▸ EXERCISE BRIEF:
Keep only the lines of the data below that contain "Undefined", and copy them.

▸ DATA FOR REVIEW:
'''

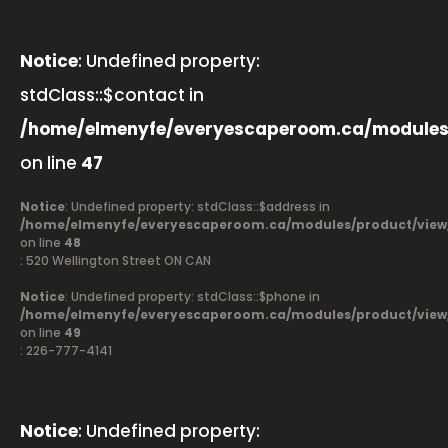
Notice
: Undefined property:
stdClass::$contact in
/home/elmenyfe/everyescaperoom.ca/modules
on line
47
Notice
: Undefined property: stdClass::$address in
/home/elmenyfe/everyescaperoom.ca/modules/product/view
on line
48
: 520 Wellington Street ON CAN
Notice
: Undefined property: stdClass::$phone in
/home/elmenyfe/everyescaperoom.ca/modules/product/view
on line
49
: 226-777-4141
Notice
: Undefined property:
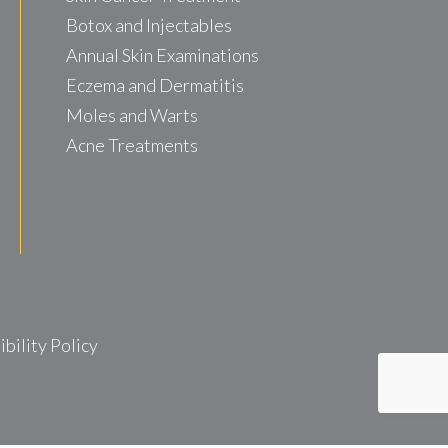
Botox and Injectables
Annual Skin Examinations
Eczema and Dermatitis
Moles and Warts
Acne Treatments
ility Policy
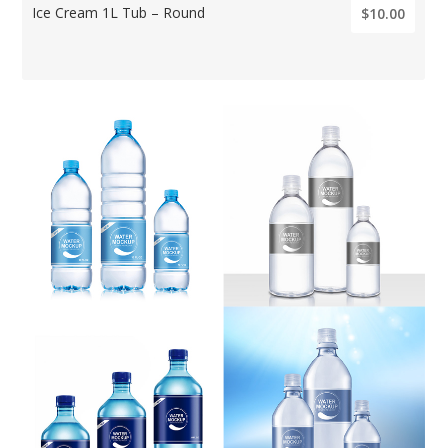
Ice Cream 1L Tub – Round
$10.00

'''
'''

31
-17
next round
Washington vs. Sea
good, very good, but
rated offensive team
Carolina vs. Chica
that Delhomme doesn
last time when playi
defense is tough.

'''

▸ SOLVED PROBLEM:
: Undefined property:
: Undefined property: stdClass::$address in
: Undefined property: stdClass::$phone in
: Undefined property:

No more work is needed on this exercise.